▶ **Directions for this task**
Nothing outside the stretch is wanted. Repeat exactly the lines of the listing below from the one that contains "Paroles Libres" through the one that contains "phải đảm nhiệm", both ends included.

»»

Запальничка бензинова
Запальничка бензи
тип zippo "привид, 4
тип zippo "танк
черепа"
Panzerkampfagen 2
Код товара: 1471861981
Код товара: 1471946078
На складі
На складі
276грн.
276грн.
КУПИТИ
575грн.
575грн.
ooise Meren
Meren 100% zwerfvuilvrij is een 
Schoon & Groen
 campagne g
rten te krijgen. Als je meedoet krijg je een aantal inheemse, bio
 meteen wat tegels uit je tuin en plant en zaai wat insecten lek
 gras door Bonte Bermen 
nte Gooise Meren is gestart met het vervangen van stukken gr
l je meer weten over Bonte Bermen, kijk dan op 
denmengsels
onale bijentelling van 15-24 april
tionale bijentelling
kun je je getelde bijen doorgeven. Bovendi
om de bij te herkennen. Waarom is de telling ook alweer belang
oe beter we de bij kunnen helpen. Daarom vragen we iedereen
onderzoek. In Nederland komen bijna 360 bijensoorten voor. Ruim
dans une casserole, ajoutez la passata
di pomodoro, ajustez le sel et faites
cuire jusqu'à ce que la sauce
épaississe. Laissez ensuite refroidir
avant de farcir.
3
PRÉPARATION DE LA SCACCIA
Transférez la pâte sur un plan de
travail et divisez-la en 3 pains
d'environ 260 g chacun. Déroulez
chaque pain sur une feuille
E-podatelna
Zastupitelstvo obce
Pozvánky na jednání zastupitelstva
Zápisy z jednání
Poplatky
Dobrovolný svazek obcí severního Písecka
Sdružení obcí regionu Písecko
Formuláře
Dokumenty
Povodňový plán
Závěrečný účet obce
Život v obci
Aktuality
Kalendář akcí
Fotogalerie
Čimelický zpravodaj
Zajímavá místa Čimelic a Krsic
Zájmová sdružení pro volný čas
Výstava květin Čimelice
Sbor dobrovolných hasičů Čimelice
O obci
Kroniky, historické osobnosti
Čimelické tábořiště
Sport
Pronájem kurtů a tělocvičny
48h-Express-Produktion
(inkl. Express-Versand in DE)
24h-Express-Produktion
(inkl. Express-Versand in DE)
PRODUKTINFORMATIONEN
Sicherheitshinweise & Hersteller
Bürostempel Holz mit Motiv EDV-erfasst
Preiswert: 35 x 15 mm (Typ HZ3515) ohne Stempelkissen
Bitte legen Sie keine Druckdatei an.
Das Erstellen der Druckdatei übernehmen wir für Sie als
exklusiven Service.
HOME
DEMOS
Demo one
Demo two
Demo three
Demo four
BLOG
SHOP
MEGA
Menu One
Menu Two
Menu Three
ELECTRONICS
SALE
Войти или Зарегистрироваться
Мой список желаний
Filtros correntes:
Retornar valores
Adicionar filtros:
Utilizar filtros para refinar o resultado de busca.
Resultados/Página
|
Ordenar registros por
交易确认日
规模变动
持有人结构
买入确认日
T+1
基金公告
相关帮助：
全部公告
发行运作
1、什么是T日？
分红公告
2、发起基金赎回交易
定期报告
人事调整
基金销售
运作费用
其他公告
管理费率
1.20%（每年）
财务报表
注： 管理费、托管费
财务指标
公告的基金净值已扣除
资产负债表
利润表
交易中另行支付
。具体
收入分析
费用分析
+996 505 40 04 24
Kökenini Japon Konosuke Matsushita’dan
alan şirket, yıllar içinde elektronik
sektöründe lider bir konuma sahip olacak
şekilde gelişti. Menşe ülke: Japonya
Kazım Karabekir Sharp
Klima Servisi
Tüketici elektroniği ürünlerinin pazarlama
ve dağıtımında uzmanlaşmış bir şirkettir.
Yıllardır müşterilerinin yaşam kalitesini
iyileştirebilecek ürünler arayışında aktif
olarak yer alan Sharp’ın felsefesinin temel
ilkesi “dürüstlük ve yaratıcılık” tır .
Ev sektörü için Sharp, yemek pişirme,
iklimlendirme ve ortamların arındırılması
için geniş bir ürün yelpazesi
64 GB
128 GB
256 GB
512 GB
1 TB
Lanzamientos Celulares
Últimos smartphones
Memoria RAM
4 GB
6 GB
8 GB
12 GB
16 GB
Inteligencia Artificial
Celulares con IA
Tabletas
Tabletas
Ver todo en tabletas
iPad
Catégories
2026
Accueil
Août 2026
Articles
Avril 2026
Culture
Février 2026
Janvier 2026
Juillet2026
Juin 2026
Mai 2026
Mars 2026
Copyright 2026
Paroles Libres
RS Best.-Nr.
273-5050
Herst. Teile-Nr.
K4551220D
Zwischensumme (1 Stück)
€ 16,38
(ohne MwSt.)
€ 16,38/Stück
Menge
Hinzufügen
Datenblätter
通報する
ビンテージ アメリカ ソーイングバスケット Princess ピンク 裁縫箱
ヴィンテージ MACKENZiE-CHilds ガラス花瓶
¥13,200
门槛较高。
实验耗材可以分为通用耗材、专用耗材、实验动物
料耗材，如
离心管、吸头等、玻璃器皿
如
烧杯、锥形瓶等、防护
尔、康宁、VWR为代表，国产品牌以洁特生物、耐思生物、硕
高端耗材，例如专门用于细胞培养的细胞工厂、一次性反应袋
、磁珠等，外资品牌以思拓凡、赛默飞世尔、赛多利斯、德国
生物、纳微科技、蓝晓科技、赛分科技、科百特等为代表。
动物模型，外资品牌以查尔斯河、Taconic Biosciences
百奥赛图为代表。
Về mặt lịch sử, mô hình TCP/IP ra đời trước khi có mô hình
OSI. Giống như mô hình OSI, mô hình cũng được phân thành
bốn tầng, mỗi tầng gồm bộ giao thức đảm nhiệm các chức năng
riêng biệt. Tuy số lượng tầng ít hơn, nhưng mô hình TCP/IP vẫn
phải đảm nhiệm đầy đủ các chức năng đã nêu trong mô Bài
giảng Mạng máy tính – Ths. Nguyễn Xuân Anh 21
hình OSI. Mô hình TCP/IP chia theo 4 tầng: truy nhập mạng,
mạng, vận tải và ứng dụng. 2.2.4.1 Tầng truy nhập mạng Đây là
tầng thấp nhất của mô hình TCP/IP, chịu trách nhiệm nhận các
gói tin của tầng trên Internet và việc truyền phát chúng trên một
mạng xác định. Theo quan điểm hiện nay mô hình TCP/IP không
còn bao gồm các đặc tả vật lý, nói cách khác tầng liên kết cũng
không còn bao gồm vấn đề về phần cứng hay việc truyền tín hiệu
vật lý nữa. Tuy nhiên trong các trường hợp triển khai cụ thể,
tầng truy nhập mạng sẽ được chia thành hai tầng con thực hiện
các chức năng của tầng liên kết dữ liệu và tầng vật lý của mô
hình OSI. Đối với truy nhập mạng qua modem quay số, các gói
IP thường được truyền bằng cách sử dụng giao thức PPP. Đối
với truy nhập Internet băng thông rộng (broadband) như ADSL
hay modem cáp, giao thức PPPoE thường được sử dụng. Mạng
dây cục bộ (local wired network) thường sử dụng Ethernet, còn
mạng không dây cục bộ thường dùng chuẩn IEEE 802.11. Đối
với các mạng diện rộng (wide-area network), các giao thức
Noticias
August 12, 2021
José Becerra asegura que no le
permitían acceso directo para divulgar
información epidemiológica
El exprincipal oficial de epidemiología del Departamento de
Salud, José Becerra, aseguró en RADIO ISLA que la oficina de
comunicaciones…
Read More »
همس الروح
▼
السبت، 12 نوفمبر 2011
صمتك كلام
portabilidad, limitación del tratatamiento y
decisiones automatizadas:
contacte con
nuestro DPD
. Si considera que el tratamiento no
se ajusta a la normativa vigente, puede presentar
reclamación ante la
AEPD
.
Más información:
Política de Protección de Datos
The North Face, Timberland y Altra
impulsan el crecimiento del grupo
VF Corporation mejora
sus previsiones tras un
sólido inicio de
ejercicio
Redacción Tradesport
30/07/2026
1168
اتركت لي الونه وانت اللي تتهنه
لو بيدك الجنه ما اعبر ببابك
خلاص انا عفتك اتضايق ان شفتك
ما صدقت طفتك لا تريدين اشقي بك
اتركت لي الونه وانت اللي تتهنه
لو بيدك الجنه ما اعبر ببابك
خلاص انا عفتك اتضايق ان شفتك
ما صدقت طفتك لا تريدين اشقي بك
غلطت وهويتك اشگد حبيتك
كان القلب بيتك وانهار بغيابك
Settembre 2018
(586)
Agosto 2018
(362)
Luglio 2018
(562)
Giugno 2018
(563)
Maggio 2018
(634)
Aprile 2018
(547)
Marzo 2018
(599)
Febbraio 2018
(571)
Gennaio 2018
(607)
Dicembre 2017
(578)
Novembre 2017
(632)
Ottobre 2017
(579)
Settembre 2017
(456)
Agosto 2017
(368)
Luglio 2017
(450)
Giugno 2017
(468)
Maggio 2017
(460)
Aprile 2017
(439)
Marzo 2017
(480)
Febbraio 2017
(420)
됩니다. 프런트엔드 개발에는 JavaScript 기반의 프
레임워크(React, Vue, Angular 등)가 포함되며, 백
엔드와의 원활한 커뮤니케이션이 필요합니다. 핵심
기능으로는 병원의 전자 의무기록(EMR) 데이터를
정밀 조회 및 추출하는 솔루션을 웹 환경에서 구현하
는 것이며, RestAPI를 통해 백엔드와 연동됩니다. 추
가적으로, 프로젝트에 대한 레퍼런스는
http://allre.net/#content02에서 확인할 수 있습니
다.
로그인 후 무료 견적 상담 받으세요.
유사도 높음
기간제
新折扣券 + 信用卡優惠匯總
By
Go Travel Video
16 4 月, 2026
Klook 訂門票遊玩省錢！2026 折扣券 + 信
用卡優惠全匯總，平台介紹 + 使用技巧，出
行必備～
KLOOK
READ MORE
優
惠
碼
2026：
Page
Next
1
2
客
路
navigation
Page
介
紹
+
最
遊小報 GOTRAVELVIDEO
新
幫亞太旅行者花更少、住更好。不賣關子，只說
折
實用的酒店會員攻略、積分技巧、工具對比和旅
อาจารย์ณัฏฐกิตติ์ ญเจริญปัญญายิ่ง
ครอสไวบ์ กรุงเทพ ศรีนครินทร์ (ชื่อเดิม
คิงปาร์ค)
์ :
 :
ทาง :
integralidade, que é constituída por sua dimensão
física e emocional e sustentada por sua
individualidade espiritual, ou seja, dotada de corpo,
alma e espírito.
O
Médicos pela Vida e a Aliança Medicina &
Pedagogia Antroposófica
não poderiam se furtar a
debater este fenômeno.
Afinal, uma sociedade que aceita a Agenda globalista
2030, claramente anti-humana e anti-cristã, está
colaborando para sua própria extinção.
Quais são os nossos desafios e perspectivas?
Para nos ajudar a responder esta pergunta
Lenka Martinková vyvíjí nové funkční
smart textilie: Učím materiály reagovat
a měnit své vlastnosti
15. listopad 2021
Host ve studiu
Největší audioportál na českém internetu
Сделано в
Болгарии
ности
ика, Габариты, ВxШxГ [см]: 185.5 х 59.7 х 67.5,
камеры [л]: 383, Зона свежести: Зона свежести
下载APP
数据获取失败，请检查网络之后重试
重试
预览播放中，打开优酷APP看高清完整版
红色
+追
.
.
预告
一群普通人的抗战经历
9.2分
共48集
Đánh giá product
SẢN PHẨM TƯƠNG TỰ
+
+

««

▶ **Response box**
Paroles Libres
RS Best.-Nr.
273-5050
Herst. Teile-Nr.
K4551220D
Zwischensumme (1 Stück)
€ 16,38
(ohne MwSt.)
€ 16,38/Stück
Menge
Hinzufügen
Datenblätter
通報する
ビンテージ アメリカ ソーイングバスケット Princess ピンク 裁縫箱
ヴィンテージ MACKENZiE-CHilds ガラス花瓶
¥13,200
门槛较高。
实验耗材可以分为通用耗材、专用耗材、实验动物
料耗材，如
离心管、吸头等、玻璃器皿
如
烧杯、锥形瓶等、防护
尔、康宁、VWR为代表，国产品牌以洁特生物、耐思生物、硕
高端耗材，例如专门用于细胞培养的细胞工厂、一次性反应袋
、磁珠等，外资品牌以思拓凡、赛默飞世尔、赛多利斯、德国
生物、纳微科技、蓝晓科技、赛分科技、科百特等为代表。
动物模型，外资品牌以查尔斯河、Taconic Biosciences
百奥赛图为代表。
Về mặt lịch sử, mô hình TCP/IP ra đời trước khi có mô hình
OSI. Giống như mô hình OSI, mô hình cũng được phân thành
bốn tầng, mỗi tầng gồm bộ giao thức đảm nhiệm các chức năng
riêng biệt. Tuy số lượng tầng ít hơn, nhưng mô hình TCP/IP vẫn
phải đảm nhiệm đầy đủ các chức năng đã nêu trong mô Bài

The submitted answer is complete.